Extracted page text data –
+--

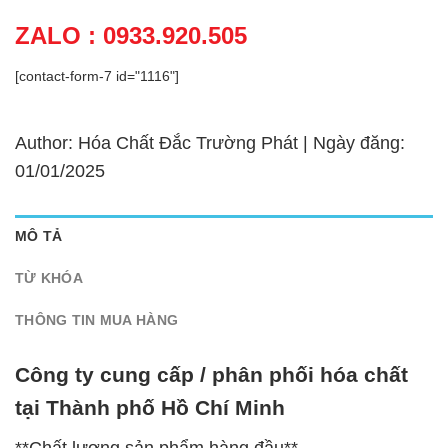
ZALO : 0933.920.505
[contact-form-7 id="1116"]
Author: Hóa Chất Đắc Trường Phát | Ngày đăng:
01/01/2025
MÔ TẢ
TỪ KHÓA
THÔNG TIN MUA HÀNG
Công ty cung cấp / phân phối hóa chất
tại Thành phố Hồ Chí Minh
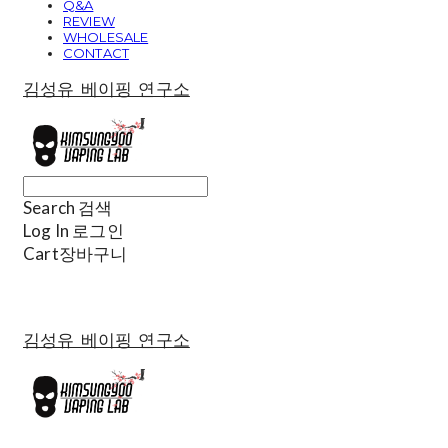
Q&A
REVIEW
WHOLESALE
CONTACT
김성유 베이핑 연구소
Search
검색
Log In
로그인
Cart
장바구니
김성유 베이핑 연구소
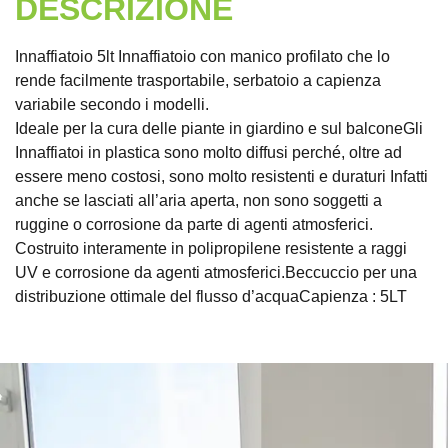
DESCRIZIONE
Innaffiatoio 5lt Innaffiatoio con manico profilato che lo
rende facilmente trasportabile, serbatoio a capienza
variabile secondo i modelli.
Ideale per la cura delle piante in giardino e sul balconeGli
Innaffiatoi in plastica sono molto diffusi perché, oltre ad
essere meno costosi, sono molto resistenti e duraturi Infatti
anche se lasciati all’aria aperta, non sono soggetti a
ruggine o corrosione da parte di agenti atmosferici.
Costruito interamente in polipropilene resistente a raggi
UV e corrosione da agenti atmosferici.Beccuccio per una
distribuzione ottimale del flusso d’acquaCapienza : 5LT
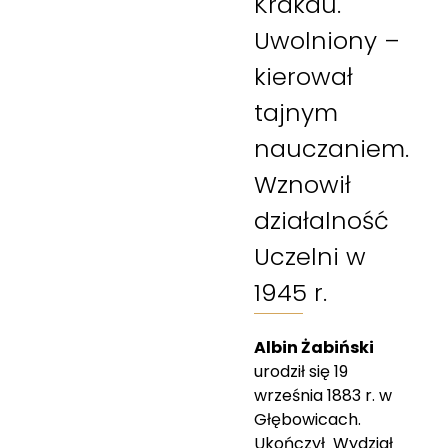
Krakau.
Uwolniony –
kierował
tajnym
nauczaniem.
Wznowił
działalność
Uczelni w
1945 r.
Albin Żabiński
urodził się 19
września 1883 r. w
Głębowicach.
Ukończył Wydział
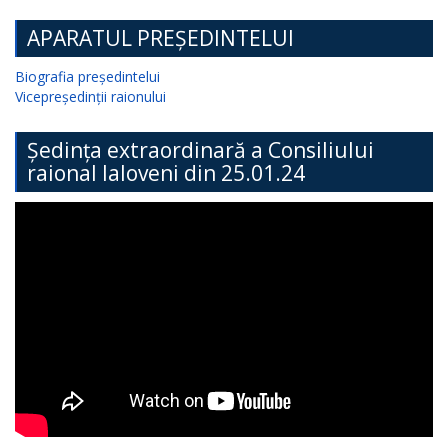
APARATUL PREȘEDINTELUI
Biografia președintelui
Vicepreședinții raionului
Ședința extraordinară a Consiliului
raional Ialoveni din 25.01.24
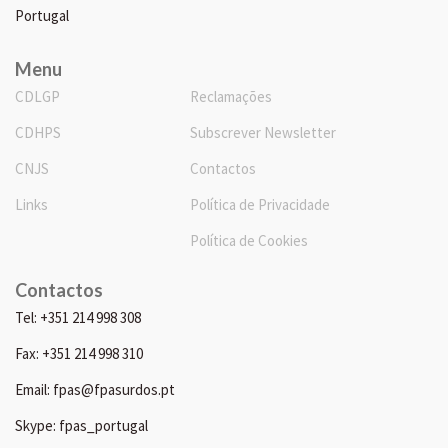
Portugal
Menu
CDLGP
Reclamações
CDHPS
Subscrever Newsletter
CNJS
Contactos
Links
Política de Privacidade
Política de Cookies
Contactos
Tel: +351 214 998 308
Fax: +351 214 998 310
Email: fpas@fpasurdos.pt
Skype: fpas_portugal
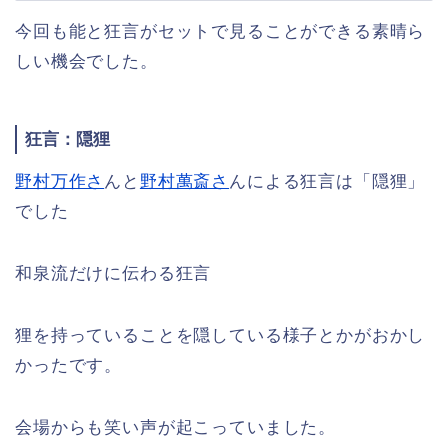
今回も能と狂言がセットで見ることができる素晴ら
しい機会でした。
狂言：隠狸
野村万作さ
んと
野村萬斎さ
んによる狂言は「隠狸」
でした
和泉流だけに伝わる狂言
狸を持っていることを隠している様子とかがおかし
かったです。
会場からも笑い声が起こっていました。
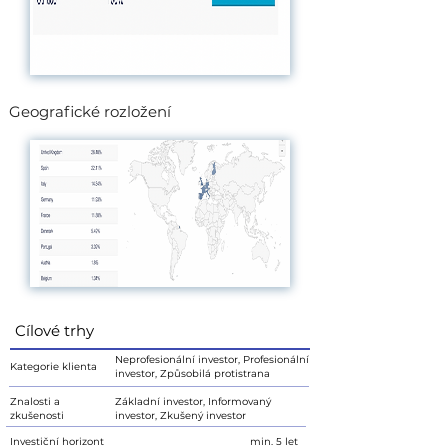
Geografické rozložení
Cílové trhy
Neprofesionální investor, Profesionální
Kategorie klienta
investor, Způsobilá protistrana
Znalosti a
Základní investor, Informovaný
zkušenosti
investor, Zkušený investor
Investiční horizont
min. 5 let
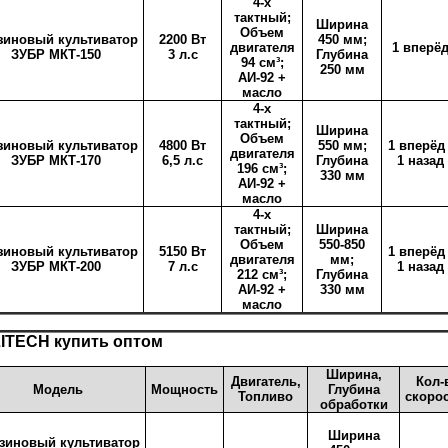
4-х
тактный;
Ширина
Объем
зиновый культиватор
2200 Вт
450 мм;
двигателя
1 вперё
ЗУБР МКТ-150
3 л.с
Глубина
94 см³;
250 мм
АИ-92 +
масло
4-х
тактный;
Ширина
Объем
зиновый культиватор
4800 Вт
550 мм;
1 вперёд 
двигателя
ЗУБР МКТ-170
6,5 л.с
Глубина
1 назад
196 см³;
330 мм
АИ-92 +
масло
4-х
тактный;
Ширина
Объем
550-850
зиновый культиватор
5150 Вт
1 вперёд 
двигателя
мм;
ЗУБР МКТ-200
7 л.с
1 назад
212 см³;
Глубина
АИ-92 +
330 мм
масло
ITECH купить оптом
Ширина,
Двигатель,
Кол-
Модель
Мощность
Глубина
Топливо
скоро
обработки
Ширина
зиновый культиватор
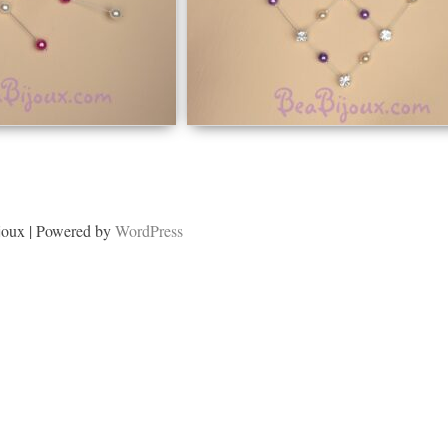
joux | Powered by
WordPress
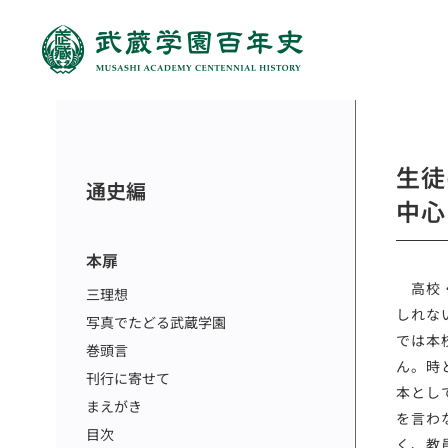
生徒
通史編
中心
本扉
高校・
三理想
しれな
写真でたどる武蔵学園
では本
巻頭言
ん。時
刊行に寄せて
本とし
まえがき
を言わ
目次
く、教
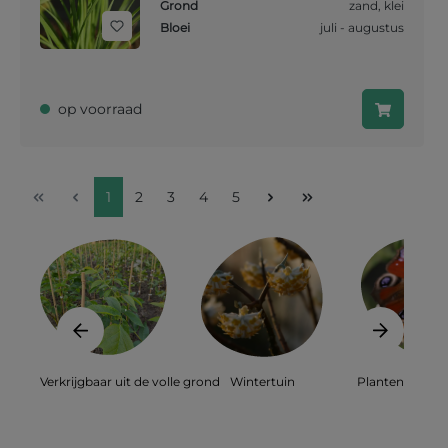
Grond
zand
,
klei
Bloei
juli - augustus
op voorraad
1
2
3
4
5
Verkrijgbaar uit de volle grond
Wintertuin
Planten voor bi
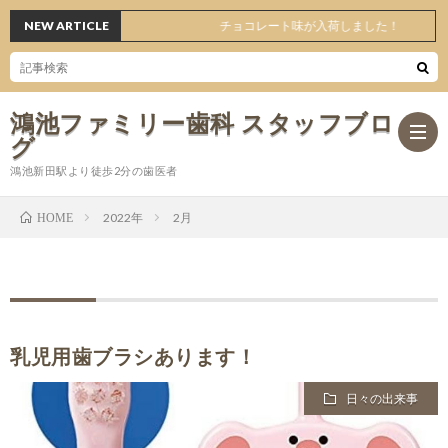
NEW ARTICLE
チョコレート味が入荷しました！
鴻池ファミリー歯科 スタッフブロ
グ
鴻池新田駅より徒歩2分の歯医者
2022年
2月
HOME
ホ
ー
日々
ム
の
オ
乳児用歯ブラシあります！
日々の出来事
出
ス
医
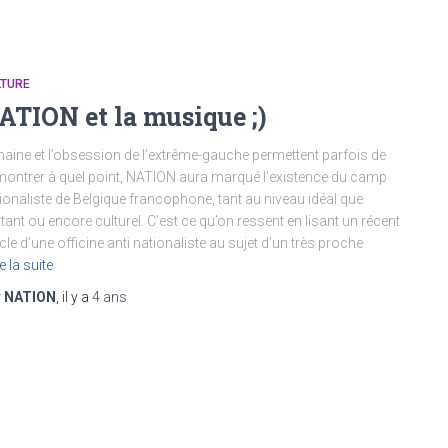
LTURE
ATION et la musique ;)
haine et l’obsession de l’extrême-gauche permettent parfois de
ontrer à quel point, NATION aura marqué l’existence du camp
ionaliste de Belgique francophone, tant au niveau idéal que
itant ou encore culturel. C’est ce qu’on ressent en lisant un récent
icle d’une officine anti nationaliste au sujet d’un très proche
e la suite
r
NATION
, il y a
4 ans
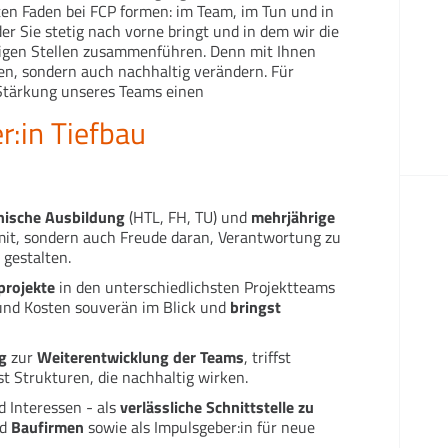
oten Faden bei FCP formen: im Team, im Tun und in
der Sie stetig nach vorne bringt und in dem wir die
tigen Stellen zusammenführen. Denn mit Ihnen
ten, sondern auch nachhaltig verändern. Für
Stärkung unseres Teams einen
r:in Tiefbau
nische Ausbildung
(HTL, FH, TU) und
mehrjährige
it, sondern auch Freude daran, Verantwortung zu
 gestalten.
projekte
in den unterschiedlichsten Projektteams
 und Kosten souverän im Blick und
bringst
g
zur
Weiterentwicklung der Teams
, triffst
t Strukturen, die nachhaltig wirken.
 Interessen - als
verlässliche Schnittstelle zu
d
Baufirmen
sowie als Impulsgeber:in für neue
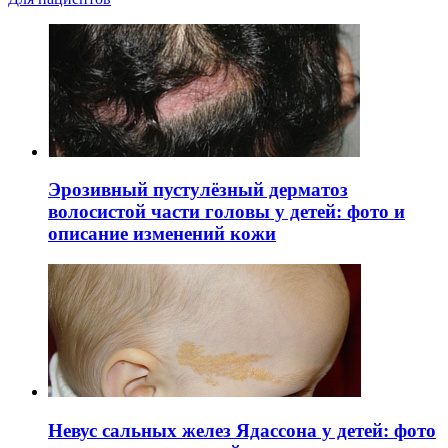
Эрозивный пустулёзный дерматоз
волосистой части головы у детей: фото и
описание изменений кожи
Невус сальных желез Ядассона у детей: фото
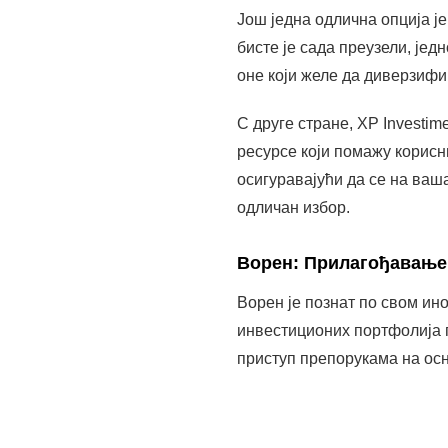
Ворен: Прилагођавање 
Ворен је познат по свом ин
инвестиционих портфолија п
приступ препорукама на осн
Међутим, важно је напомену
конкурентне и оправдане кв
омогућава да тестирате ра
одлуке.
Binance: Свет криптов
Ако сте заинтересовани за к
прилагођена почетницима, н
бисте започели, једноставно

+--

Task requirements –
The response must consist of the entries above exactly as they stand, minus any pictures.

Result of this exercise –
ZALO : 0933.920.505
[contact-form-7 id="1116"]
Author: Hóa Chất Đắc Trường Phát | Ngày đăng:
01/01/2025
MÔ TẢ
TỪ KHÓA
THÔNG TIN MUA HÀNG
Công ty cung cấp / phân phối hóa chất
tại Thành phố Hồ Chí Minh
Q&A
REVIEW
WHOLESALE
CONTACT
김성유 베이핑 연구소
Search
검색
Log In
로그인
Cart
장바구니
김성유 베이핑 연구소
DESCRIZIONE
Innaffiatoio 5lt Innaffiatoio con manico profilato che lo
rende facilmente trasportabile, serbatoio a capienza
variabile secondo i modelli.
Ideale per la cura delle piante in giardino e sul balconeGli
Innaffiatoi in plastica sono molto diffusi perché, oltre ad
essere meno costosi, sono molto resistenti e duraturi Infatti
anche se lasciati all’aria aperta, non sono soggetti a
ruggine o corrosione da parte di agenti atmosferici.
Costruito interamente in polipropilene resistente a raggi
UV e corrosione da agenti atmosferici.Beccuccio per una
distribuzione ottimale del flusso d’acquaCapienza : 5LT
Krakau.
Uwolniony –
kierował
tajnym
nauczaniem.
Wznowił
działalność
Uczelni w
1945 r.
Albin Żabiński
urodził się 19
września 1883 r. w
Głębowicach.
Ukończył Wydział
APARATUL PREȘEDINTELUI
Biografia președintelui
Vicepreședinții raionului
Ședința extraordinară a Consiliului
raional Ialoveni din 25.01.24
Portugal
Menu
CDLGP
Reclamações
CDHPS
Subscrever Newsletter
CNJS
Contactos
Links
Política de Privacidade
Política de Cookies
Contactos
Tel: +351 214 998 308
Fax: +351 214 998 310
Email: fpas@fpasurdos.pt
Skype: fpas_portugal
今回も能と狂言がセットで見ることができる素晴ら
しい機会でした。
狂言：隠狸
野村万作さ
んと
野村萬斎さ
んによる狂言は「隠狸」
でした
和泉流だけに伝わる狂言
狸を持っていることを隠している様子とかがおかし
かったです。
会場からも笑い声が起こっていました。
Geografické rozložení
Cílové trhy
Neprofesionální investor, Profesionální
Kategorie klienta
investor, Způsobilá protistrana
Znalosti a
Základní investor, Informovaný
zkušenosti
investor, Zkušený investor
Investiční horizont
min. 5 let
4-х
тактный;
Ширина
Объем
зиновый культиватор
2200 Вт
450 мм;
двигателя
1 вперё
ЗУБР МКТ-150
3 л.с
Глубина
94 см³;
250 мм
АИ-92 +
масло
4-х
тактный;
Ширина
Объем
зиновый культиватор
4800 Вт
550 мм;
1 вперёд 
двигателя
ЗУБР МКТ-170
6,5 л.с
Глубина
1 назад
196 см³;
330 мм
АИ-92 +
масло
4-х
тактный;
Ширина
Объем
550-850
зиновый культиватор
5150 Вт
1 вперёд 
двигателя
мм;
ЗУБР МКТ-200
7 л.с
1 назад
212 см³;
Глубина
АИ-92 +
330 мм
масло
ITECH купить оптом
Ширина,
Двигатель,
Кол-
Модель
Мощность
Глубина
Топливо
скоро
обработки
Ширина
зиновый культиватор
joux | Powered by
WordPress
生徒
通史編
中心
本扉
高校・
三理想
しれな
写真でたどる武蔵学園
では本
巻頭言
ん。時
刊行に寄せて
本とし
まえがき
を言わ
目次
く、教
Grond
zand
,
klei
Bloei
juli - augustus
op voorraad
1
2
3
4
5
Verkrijgbaar uit de volle grond
Wintertuin
Planten voor bi
NEW ARTICLE
チョコレート味が入荷しました！
鴻池ファミリー歯科 スタッフブロ
グ
鴻池新田駅より徒歩2分の歯医者
2022年
2月
HOME
ホ
ー
日々
ム
の
オ
乳児用歯ブラシあります！
日々の出来事
出
ス
医
LTURE
ATION et la musique ;)
haine et l’obsession de l’extrême-gauche permettent parfois de
ontrer à quel point, NATION aura marqué l’existence du camp
ionaliste de Belgique francophone, tant au niveau idéal que
itant ou encore culturel. C’est ce qu’on ressent en lisant un récent
icle d’une officine anti nationaliste au sujet d’un très proche
e la suite
r
NATION
, il y a
4 ans
oten Faden bei FCP formen: im Team, im Tun und in
der Sie stetig nach vorne bringt und in dem wir die
tigen Stellen zusammenführen. Denn mit Ihnen
ten, sondern auch nachhaltig verändern. Für
Stärkung unseres Teams einen
r:in Tiefbau
nische Ausbildung
(HTL, FH, TU) und
mehrjährige
it, sondern auch Freude daran, Verantwortung zu
 gestalten.
projekte
in den unterschiedlichsten Projektteams
 und Kosten souverän im Blick und
bringst
g
zur
Weiterentwicklung der Teams
, triffst
t Strukturen, die nachhaltig wirken.
 Interessen - als
verlässliche Schnittstelle zu
d
Baufirmen
sowie als Impulsgeber:in für neue
Эрозивный пустулёзный дерматоз
волосистой части головы у детей: фото и
описание изменений кожи
Невус сальных желез Ядассона у детей: фото
Ворен: Прилагођавање 
Ворен је познат по свом ин
инвестиционих портфолија п
приступ препорукама на осн
Међутим, важно је напомену
конкурентне и оправдане кв
омогућава да тестирате ра
одлуке.
Binance: Свет криптов
Ако сте заинтересовани за к
прилагођена почетницима, н
бисте започели, једноставно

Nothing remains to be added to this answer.